In the pasted code it is explained what does the new operation do.
Cheers!

2012/10/1 Carlos López González <genetita at gmail.com>:
> Hi,
> I'm trying to create new operators for a custom drawing application,
> using the current Cairo operators and its compositing abilities.
> So far I want an operator that (using the same nomenclature than in
> the tutorials):
>
> A= source
> B= destination
> R= result
> alpha= float value to be used
>
>
> aR= (aA*-aB)*alpha+aB = aA*alpha + (1.0-alpha)*aB
> xR=((xaA-xaB)*alpha+xaB)/aR = (xaA*alpha+(1.0-alpha)*xaB)/aR
>
> So when alpha =1 then aR=aA and so xR = xA
>
> It is like a mixture between SOURCE and OVER.
>
> To try this I've written a code like this:
> http://pastebin.com/x7hxmbBf
>
> Notice that the section commented with "Draw the surface over itself
> with 1.0-alpha"
> is going to be part of a external function that would receive a
> cairo_t* an the alpha value as arguments.

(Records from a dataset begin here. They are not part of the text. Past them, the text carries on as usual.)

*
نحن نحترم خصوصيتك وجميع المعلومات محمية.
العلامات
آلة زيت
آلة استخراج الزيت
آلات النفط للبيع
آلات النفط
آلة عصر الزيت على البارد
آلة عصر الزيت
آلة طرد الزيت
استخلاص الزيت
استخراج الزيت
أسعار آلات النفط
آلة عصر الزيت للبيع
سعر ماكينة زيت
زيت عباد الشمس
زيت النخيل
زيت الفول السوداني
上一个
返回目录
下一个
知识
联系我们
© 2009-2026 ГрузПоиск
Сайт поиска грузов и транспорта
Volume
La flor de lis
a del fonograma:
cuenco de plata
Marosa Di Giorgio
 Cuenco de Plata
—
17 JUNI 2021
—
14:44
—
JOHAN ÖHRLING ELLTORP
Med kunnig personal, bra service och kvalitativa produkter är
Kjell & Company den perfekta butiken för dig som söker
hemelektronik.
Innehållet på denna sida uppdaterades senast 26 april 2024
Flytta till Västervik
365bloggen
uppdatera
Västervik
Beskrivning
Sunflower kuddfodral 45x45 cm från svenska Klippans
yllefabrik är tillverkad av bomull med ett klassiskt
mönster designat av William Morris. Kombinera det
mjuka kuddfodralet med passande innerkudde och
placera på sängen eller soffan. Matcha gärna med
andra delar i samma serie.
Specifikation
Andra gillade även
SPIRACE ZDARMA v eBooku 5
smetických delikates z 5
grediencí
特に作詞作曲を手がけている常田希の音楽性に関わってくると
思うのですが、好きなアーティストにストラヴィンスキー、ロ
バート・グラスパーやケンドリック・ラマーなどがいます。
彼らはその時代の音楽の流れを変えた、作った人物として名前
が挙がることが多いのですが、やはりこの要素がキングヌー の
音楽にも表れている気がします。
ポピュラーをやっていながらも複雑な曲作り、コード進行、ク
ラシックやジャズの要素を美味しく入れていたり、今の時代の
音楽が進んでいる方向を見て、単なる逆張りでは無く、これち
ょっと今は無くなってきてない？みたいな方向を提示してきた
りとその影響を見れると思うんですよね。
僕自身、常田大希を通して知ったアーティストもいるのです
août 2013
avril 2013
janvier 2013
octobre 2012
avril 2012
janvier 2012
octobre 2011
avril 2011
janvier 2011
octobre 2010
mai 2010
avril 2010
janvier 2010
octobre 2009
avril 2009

> This function doesn't know anything about the state of cairo_t* and
> the state of its surface.
> In the most general case the cairo_t* has commands already added and
> surface could come from
> other portion of code that has drawn things on it. Like in the example code
>
> The result I have when run that code is strange. The rectangle's alpha
> outside the overlapping area is not 0.65 or near (due to rounding to
> char).
> Instead of that the rectangle's alpha in that area is 0.773.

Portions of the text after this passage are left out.